Clinton native and Delta State University graduate Easton Selby can testify. His current home in Conway, South Carolina, where he serves as associate dean and professor of visual arts at Coastal Carolina University, is just 25 miles from the town of Hemingway and its famous smokery, Scott’s Bar-B-Q, widely considered among the best barbecue joints anywhere.

But it doesn’t compare to the Chinese barbecue he’s eaten in the Mississippi Delta.

“Each state has its own style of barbecue and there’s always a right answer of whose is the best,” Selby concedes. “[But] Mississippi Delta Chinese barbecue has ruined me on barbecue in the South because it is so ridiculously good … and it’s not something you can go get at a restaurant. You can get it at someone’s home if they’re cooking it.”

Credit: Talbot Easton Selby

The elusive flavor profiles of Chinese barbecue will be part of “Delta Wok: Mississippi Delta Chinese,” a program Selby will lead about the history, legacy and foodways of Chinese immigrants who settled in the Mississippi Delta, on Saturday, May 7 at 2 p.m., at Catfish Row Museum in Vicksburg. Joining him are Emily Jones, an archivist at Delta State who curates the university’s Mississippi Delta Chinese Heritage Museum, and Gabriella Sang, a Delta attorney who grew up immersed in the culture while working at a grocery owned by her father, Charlie Sang, in Rosedale.

Selby, in collaboration with Jones, Sang and videographers Tim Hodge and Cristin Hughes, is heading up the Delta Wok project, an initiative conceived as a mini-documentary series on Chinese foodways in the Delta, where immigrants first settled in the early 1900s, that has evolved into a conceptual “living” cookbook. Echoing the community cookbooks published by Junior Auxiliaries and churches across the South during the last century, Selby aims to collect recipes and stories from Chinese families in the Delta for posterity.

Credit: Talbot Easton Selby

“As families start to leave the Delta, aspects of that history get lost,” he says, “so let’s see if we can catalog this in a way that can also be a reference point for families.”

The melding of ingredients and foodways from various cultures is a hallmark of Chinese-Delta cuisine. Although many Chinese families that emigrated to the region came from a similar climate, not all of the crops transferred successfully to the families’ gardens in Mississippi. Ingredients common to them in China, such as bitter melon and yardlong beans, were often substituted with local vegetables like bell pepper and green beans.

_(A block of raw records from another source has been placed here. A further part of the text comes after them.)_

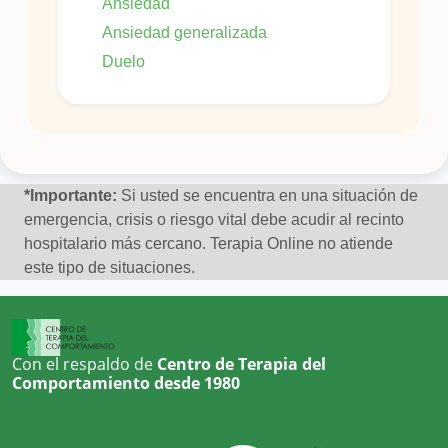
Ansiedad
Ansiedad generalizada
Duelo
*Importante:
Si usted se encuentra en una situación de
emergencia, crisis o riesgo vital debe acudir al recinto
hospitalario más cercano. Terapia Online no atiende
este tipo de situaciones.
Con el respaldo de
Centro de Terapia del
Comportamiento desde 1980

Credit: Talbot Easton Selby

Sang’s grandmother, who cooked in Cantonese style, used peppers with a pork filling similar to the filling used in wontons when traditional ingredients were not in season. She also made sesame balls out of sweet potatoes, which she would fry in a wok. In her mother’s kitchen, they made egg rolls with roasted pork and bean sprouts, sometimes substituted with cabbage.

Gabriella Sang

“Delta Wok is about preservation,” says Sang. “People take it for granted—you have memories [of preparing Chinese-Delta food], but maybe not the recipes.”

Convincing families to share long-held family recipes hasn’t been exactly easy, Selby admits. For the first year of the project, they spent a lot of time working with Sang to build relationships within the Chinese community in the Delta.

“What happens when three white people show up and say, ‘Hey, we’re interested in your stories and your recipes. We’d like to collect them and interview you’?” asks Selby. “The history of the South and race is already complicated, and then if you’ve got three white people coming in asking questions, there’s a lot of skepticism.”

The team has also developed some recipes of their own for the Delta Wok project, including what Sang calls the Rosedale roll—an egg roll with dark chocolate substituted for the vegetables normally used in the filling, a “balance of sweet and savory, Sang says, served with her barbecue sauce.

“She was making egg rolls for us as a demo, [and] we tasted her Chinese barbecue and immediately thought, dark chocolate. It was pure magic,” Selby raves.

While the Delta Wok cookbook is still in development, Selby, Jones and Sang will share these and other stories at their Catfish Row Museum event.

Credit: Talbot Easton Selby

“What I hope people walk away with,” Selby says, “is a better understanding of the depth of the community of the Chinese culture in the Mississippi Delta. It’s played such a prevalent role in its history.”

The Delta Wok program will be held at 2 p.m. on May 7 at Catfish Row Museum, located at 913 Washington Street in Vicksburg.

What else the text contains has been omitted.